Hutan di banyak wilayah Sumatera terus ditebang tanpa pengawasan serius. Bukit-bukit digunduli atas nama investasi. Sungai dipersempit dan dipenuhi sampah tanpa kontrol. Namun ketika banjir bandang datang menghantam permukiman, semua pihak pura-pura kaget, seolah tragedi ini turun dari langit tanpa sebab.
Yang lebih menyakitkan, penegakan hukum terhadap perusak lingkungan berjalan lambat, bahkan sering mandul.
Izin-izin pembukaan lahan muncul begitu mudah, sementara upaya restorasi alam berjalan seolah hanya formalitas. Di sisi lain, masyarakat juga tidak lepas dari kesalahan: membuang sampah sembarangan sudah dianggap kebiasaan, bukan pelanggaran.
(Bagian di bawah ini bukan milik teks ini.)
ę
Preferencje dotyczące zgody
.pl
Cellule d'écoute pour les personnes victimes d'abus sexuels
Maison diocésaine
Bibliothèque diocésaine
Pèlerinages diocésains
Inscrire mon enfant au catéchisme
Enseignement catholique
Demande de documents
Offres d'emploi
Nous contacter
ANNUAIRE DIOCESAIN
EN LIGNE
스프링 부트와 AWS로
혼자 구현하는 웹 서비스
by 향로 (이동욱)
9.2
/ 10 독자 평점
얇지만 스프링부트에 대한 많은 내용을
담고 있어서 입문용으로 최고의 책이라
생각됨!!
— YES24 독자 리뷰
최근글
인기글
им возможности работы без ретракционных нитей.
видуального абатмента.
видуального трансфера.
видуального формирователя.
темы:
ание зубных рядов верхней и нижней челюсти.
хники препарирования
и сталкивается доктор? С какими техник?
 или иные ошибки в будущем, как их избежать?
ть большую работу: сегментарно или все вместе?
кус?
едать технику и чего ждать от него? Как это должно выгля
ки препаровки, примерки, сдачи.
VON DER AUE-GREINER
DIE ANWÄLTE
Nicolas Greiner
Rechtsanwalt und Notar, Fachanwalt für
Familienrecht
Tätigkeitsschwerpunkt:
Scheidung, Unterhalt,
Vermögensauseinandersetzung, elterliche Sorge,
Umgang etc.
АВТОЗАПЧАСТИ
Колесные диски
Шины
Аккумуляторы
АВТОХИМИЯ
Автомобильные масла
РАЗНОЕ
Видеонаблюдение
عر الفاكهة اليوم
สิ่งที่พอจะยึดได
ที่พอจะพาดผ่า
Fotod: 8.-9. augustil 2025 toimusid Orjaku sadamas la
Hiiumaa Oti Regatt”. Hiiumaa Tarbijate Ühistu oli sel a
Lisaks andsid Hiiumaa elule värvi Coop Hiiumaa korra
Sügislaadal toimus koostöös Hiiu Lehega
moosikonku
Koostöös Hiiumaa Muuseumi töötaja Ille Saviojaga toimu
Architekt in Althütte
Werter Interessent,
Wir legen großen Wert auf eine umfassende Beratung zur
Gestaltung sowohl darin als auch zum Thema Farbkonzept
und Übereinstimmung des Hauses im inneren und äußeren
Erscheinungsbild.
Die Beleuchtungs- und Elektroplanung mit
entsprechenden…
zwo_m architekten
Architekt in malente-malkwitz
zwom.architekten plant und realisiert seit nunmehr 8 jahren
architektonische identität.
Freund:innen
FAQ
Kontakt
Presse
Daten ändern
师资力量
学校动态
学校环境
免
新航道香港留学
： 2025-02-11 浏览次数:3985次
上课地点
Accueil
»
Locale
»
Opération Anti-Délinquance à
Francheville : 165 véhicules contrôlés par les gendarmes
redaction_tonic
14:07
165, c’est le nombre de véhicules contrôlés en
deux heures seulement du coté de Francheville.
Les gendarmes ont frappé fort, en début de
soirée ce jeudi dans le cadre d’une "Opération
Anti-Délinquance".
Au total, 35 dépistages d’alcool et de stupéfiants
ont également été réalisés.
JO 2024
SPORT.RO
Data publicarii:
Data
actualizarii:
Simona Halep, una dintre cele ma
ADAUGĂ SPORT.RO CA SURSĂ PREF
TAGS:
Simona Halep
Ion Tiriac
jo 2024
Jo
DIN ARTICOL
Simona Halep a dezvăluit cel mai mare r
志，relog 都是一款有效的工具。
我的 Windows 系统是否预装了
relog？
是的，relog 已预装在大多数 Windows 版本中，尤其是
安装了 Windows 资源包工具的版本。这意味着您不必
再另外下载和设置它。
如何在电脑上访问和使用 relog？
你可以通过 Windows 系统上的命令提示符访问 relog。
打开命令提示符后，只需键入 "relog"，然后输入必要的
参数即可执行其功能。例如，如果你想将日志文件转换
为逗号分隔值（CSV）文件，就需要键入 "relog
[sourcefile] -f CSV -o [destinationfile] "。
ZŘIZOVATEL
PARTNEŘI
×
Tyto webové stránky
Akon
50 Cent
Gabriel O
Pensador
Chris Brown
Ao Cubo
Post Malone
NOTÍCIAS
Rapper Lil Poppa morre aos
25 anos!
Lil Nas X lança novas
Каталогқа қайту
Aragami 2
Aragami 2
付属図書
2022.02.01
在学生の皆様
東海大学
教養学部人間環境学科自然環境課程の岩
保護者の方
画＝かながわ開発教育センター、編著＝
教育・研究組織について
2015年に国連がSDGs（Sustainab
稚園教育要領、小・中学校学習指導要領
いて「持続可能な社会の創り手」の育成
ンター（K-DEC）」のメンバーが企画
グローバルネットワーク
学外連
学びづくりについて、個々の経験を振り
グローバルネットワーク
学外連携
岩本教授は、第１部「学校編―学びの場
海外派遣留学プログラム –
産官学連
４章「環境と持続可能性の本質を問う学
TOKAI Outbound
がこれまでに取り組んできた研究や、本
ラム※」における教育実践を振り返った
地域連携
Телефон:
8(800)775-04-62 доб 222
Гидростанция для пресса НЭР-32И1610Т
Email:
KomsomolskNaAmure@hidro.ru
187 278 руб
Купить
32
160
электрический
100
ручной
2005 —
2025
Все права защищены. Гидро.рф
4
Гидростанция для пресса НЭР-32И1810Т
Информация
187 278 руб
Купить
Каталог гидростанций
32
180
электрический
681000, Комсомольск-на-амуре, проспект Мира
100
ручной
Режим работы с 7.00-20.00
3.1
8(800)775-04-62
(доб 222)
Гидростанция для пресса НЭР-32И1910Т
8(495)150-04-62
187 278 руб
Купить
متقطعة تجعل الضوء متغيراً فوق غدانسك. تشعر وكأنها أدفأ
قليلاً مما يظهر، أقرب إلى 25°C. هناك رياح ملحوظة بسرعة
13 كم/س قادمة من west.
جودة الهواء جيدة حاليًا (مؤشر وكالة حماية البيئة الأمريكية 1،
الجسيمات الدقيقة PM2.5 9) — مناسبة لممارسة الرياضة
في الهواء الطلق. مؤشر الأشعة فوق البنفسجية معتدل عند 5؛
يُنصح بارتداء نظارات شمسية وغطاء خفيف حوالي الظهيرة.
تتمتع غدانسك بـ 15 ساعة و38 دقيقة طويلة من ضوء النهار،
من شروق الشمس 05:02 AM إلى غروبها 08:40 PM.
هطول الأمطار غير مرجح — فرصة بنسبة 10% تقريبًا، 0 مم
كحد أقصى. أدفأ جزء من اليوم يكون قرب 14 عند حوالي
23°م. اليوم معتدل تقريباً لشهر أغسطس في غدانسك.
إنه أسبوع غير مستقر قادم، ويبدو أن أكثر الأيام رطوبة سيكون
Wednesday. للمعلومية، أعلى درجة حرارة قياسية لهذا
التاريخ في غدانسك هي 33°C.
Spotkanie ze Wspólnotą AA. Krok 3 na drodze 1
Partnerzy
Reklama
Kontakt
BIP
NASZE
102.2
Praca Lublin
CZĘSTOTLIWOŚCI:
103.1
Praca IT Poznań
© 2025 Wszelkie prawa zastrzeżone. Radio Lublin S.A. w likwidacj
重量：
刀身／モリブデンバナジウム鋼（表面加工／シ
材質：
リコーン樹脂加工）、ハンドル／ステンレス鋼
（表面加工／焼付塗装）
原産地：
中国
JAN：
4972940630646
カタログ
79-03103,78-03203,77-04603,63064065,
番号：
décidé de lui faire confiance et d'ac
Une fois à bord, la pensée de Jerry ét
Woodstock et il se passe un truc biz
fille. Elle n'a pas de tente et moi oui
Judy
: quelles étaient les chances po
Setiap kali bencana terjadi, pejabat datang membawa kamera dan rombongan, memberi pernyataan simpati, lalu berjanji melakukan perbaikan. Namun setelah air surut dan berita mereda, janji tinggal janji. Tahun depan bencana yang sama akan datang lagi—lebih besar, lebih mematikan, dan lebih mahal kerugiannya.
Kita tidak bisa terus bersembunyi di balik kata “takdir”.
Karena ketika alam murka, itu bukan hanya ujian, tapi peringatan keras akibat kesalahan kolektif yang kita biarkan bertahun-tahun.
Sudah saatnya pemerintah menghentikan praktik pembiaran dan memperkuat penegakan hukum lingkungan. Sudah saatnya masyarakat sadar bahwa menjaga alam bukan tugas pemerintah saja. Dan sudah saatnya pelaku usaha berhenti merusak tanah demi keuntungan jangka pendek yang mengorbankan ribuan nyawa di masa depan.
Jika kita terus begini, Sumatera tidak akan hanya “menangis” — suatu hari ia akan berteriak, dan ketika itu datang, penyesalan tak akan ada gunanya.